The second book is in some sense complementary to the first one. Its range stretches from the theoretical models for parallel algorithms design and their complexity, vie of parallel computers through eyes of an experienced programmer, through sparse linear systems arising in various optimization problems. It contains even a paper devoted to the variational inequalities problem. However, it does not even touch optimization modeling and real life applications. This last feature is the strongest merit of the book written by Censor and Zenios, whose first theoretical part of the book is motivated by the applications considered in part two.
Book edited by Migdalas, Pardalos and Story covers broader scope of optimization algorithms. For instance, discrete and stochastic optimization problems and variational inequalities, which are not represented in the first book (restricted practically to the linearly constrained continuous optimization problems). The first two chapters discuss the theoretical model for parallel algorithm design and for their complexity. Third chapter presents a survey on current high performance parallel computer architectures and discusses their performance bottlenecks. Fourth chapter is devoted to scalable parallel algorithms for sparse linear systems and the fifth one investigates automatic parallelization of the computation of the ordinary differential equations systems arising in the 2D-bearing mechanical problem.
The next eight chapters are devoted to the optimization problems and methods. Chapter six contains a survey of parallel algorithms for network problems and a thorough discussion of the implementation of a parallel solver for the traffic assignment problem. In chapter seven one finds review on the sequential branch and bound method and a discussion of the problems connected with its parallelization. Chapter eight presents parallelizaton of heuristic methods for combinatorial optimization. Chapter nine contains analysis of decomposition algorithms for differentiable optimization. Chapter ten describes parallel algorithms for finite dimensional variational inequalities and chapter eleven parallel algorithms for stochastic programming. Chapter twelve deals with the heuristic algorithms for global optimization problems while chapter thirteen presents logarithmic barrier function algorithms for neural network training.

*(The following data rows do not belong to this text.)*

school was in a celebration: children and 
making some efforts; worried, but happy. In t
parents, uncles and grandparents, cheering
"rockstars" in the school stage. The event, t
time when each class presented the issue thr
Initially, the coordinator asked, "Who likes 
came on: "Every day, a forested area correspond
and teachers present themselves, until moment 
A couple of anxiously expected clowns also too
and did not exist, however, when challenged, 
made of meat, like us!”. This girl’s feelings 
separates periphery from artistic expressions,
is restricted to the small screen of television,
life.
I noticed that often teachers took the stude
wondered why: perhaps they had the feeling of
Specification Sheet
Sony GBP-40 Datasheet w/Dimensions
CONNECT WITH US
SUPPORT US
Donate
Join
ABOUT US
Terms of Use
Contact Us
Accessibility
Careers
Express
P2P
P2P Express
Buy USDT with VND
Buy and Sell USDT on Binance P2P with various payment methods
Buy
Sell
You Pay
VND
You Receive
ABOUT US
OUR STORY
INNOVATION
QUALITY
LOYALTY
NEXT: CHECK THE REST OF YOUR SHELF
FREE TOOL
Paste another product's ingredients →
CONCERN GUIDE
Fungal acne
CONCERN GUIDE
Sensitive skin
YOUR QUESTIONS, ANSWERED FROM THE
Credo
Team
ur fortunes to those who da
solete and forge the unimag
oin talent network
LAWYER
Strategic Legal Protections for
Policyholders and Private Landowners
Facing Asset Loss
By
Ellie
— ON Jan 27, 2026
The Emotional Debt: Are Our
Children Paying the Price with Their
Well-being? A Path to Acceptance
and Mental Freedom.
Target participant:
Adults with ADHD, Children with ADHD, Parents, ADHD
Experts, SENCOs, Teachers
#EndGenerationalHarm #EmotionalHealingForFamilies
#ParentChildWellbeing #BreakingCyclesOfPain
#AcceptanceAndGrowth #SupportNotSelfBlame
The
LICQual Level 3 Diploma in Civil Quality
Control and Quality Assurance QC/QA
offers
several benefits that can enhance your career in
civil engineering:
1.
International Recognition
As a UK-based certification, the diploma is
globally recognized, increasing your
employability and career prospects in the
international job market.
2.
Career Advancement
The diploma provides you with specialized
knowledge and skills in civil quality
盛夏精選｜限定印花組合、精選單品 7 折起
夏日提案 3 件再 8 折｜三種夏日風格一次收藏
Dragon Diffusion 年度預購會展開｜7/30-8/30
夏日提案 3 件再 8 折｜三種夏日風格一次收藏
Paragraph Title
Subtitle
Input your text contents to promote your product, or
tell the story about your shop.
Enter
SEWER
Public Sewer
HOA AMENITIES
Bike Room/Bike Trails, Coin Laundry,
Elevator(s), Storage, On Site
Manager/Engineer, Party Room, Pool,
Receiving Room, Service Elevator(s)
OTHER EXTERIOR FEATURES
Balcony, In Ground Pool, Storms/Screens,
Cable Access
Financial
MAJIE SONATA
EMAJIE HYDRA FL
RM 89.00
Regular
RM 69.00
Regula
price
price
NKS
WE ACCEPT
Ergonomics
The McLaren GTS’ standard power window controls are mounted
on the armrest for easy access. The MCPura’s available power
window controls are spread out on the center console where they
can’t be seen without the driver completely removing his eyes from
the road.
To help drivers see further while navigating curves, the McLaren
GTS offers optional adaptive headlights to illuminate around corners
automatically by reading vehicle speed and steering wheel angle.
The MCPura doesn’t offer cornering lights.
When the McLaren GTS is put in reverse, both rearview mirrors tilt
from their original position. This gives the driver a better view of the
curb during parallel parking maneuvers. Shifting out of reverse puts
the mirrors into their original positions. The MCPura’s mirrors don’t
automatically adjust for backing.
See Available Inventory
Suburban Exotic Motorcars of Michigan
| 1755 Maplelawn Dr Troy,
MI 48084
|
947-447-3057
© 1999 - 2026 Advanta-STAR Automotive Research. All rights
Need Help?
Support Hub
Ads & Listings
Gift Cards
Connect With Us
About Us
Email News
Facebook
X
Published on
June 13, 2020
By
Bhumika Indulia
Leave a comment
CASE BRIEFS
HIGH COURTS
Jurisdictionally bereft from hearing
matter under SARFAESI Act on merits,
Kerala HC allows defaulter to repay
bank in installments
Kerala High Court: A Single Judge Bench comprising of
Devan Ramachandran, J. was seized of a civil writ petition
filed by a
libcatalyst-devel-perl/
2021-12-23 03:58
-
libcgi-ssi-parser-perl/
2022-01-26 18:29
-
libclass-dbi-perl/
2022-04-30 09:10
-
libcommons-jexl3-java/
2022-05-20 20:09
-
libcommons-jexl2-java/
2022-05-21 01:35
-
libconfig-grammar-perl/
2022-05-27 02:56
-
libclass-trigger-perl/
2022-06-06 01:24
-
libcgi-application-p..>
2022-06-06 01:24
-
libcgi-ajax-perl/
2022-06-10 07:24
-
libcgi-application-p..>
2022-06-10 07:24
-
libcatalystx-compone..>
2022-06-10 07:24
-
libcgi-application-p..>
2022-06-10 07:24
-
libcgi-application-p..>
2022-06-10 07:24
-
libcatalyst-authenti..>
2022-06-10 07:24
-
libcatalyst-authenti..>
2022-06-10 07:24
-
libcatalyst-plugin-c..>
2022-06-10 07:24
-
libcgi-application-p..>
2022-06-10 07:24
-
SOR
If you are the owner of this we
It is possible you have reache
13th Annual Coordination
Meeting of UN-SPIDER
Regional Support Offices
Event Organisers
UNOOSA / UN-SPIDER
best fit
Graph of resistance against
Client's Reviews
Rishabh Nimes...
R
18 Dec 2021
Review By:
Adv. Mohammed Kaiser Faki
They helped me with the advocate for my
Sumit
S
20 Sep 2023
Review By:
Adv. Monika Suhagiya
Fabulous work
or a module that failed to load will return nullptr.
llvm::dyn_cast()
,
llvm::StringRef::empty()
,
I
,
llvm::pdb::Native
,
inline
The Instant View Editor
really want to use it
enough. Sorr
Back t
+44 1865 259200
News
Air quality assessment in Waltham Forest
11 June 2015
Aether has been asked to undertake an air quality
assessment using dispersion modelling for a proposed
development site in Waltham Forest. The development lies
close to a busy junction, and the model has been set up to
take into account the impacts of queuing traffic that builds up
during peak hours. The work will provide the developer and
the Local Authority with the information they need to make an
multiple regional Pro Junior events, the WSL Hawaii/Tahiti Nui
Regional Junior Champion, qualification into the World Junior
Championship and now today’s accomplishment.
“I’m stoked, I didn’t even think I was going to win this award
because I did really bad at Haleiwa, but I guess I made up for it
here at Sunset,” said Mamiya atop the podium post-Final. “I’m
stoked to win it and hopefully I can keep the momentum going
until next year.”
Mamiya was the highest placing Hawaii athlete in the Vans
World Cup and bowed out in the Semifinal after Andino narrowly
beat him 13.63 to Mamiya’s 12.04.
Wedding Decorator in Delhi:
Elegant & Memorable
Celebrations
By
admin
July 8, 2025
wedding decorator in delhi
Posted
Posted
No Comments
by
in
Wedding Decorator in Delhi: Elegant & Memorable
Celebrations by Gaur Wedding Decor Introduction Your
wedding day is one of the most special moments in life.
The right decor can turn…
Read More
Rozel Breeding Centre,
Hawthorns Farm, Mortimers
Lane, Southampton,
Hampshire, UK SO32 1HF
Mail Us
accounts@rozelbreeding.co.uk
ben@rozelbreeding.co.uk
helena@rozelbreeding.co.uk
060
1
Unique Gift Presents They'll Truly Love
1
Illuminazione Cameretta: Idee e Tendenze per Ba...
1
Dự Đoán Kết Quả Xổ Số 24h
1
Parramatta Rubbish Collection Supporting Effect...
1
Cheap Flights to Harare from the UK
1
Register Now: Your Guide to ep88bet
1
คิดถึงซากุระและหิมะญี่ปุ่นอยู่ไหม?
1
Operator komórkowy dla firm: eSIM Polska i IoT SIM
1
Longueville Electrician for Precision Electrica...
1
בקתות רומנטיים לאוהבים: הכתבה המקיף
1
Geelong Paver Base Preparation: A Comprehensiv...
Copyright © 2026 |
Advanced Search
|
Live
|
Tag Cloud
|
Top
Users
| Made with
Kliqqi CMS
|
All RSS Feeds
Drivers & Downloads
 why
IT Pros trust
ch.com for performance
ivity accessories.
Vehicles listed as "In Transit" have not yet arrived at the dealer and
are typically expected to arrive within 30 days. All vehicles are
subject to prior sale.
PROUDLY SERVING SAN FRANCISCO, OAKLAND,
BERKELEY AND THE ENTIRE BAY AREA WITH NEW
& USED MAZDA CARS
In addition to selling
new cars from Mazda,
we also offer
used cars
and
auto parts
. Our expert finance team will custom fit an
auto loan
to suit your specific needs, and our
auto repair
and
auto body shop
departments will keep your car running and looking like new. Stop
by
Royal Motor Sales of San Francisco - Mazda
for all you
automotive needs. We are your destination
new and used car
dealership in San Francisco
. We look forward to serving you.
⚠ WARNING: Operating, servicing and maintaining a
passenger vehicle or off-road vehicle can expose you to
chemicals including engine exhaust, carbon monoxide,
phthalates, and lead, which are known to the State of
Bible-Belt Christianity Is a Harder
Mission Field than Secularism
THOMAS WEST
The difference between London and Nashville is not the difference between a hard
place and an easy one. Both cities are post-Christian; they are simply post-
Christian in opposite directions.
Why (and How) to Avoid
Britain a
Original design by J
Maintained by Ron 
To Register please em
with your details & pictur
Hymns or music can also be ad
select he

The first book, in my opinion, would be a valuable supplement to a private library of any person, student, researcher or practitioner interested in operations research and various aspects of parallel optimization. The second book is almost four times as expensive as the first one. In my opinion, its content does not justify such big difference in price. Especially, since approximately one-third of its material may be found in general, much cheaper books on parallel computing..
Technical University of Warsaw